### What you have to do
Select and reproduce each line of the listing below that bears the string "inspekcija".
──────────────────────────────
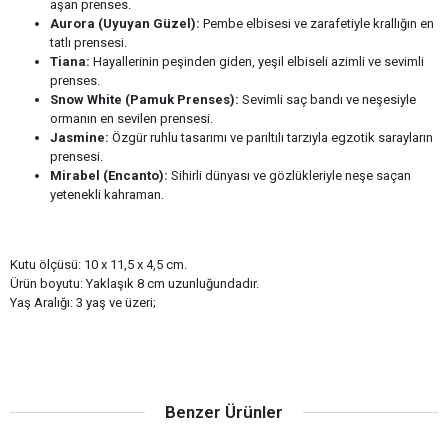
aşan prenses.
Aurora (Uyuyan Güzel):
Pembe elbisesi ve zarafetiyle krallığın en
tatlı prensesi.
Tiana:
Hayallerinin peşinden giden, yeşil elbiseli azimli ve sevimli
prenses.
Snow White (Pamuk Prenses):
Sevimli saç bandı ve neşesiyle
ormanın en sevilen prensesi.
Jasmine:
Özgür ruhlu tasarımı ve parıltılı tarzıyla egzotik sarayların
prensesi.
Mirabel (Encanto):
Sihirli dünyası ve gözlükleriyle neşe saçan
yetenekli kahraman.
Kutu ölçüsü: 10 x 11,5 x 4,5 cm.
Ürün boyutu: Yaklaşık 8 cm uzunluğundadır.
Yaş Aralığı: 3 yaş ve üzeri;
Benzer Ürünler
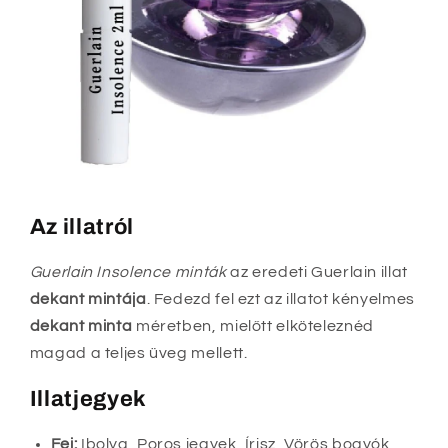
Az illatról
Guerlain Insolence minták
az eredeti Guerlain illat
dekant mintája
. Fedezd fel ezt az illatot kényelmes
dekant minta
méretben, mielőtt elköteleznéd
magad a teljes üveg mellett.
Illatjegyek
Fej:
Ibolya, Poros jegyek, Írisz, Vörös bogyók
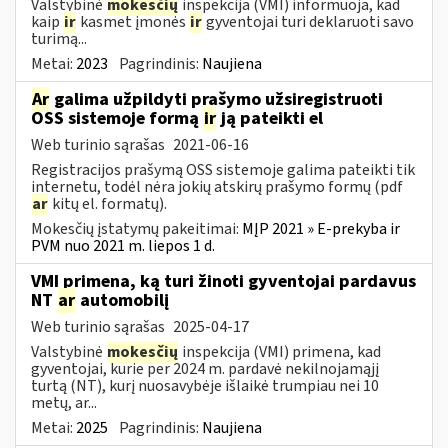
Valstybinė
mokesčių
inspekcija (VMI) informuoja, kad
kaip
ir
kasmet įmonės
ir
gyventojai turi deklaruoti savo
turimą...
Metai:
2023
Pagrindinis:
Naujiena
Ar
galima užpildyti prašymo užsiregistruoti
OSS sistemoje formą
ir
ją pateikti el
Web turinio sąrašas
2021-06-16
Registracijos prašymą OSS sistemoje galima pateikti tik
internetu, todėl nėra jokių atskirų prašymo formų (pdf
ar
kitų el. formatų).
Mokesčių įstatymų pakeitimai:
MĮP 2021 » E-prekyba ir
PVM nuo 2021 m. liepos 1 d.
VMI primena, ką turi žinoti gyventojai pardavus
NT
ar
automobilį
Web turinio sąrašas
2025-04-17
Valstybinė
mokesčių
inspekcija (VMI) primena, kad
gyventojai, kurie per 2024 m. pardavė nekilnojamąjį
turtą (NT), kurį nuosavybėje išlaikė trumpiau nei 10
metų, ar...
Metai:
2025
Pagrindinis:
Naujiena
──────────────────────────────
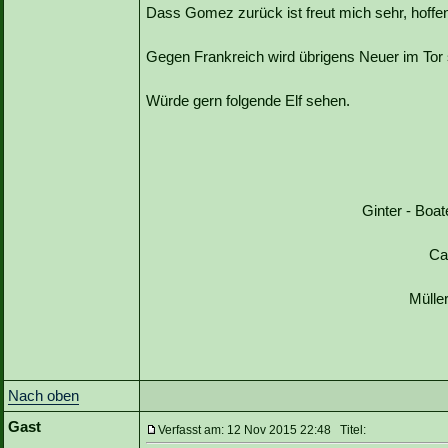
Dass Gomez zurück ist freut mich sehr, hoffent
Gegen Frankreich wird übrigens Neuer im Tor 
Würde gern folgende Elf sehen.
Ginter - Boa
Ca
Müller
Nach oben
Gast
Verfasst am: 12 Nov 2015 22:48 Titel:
──────────────────────────────
### Result of the exercise
inspekcija (VMI) informuoja, kad
inspekcija (VMI) primena, kad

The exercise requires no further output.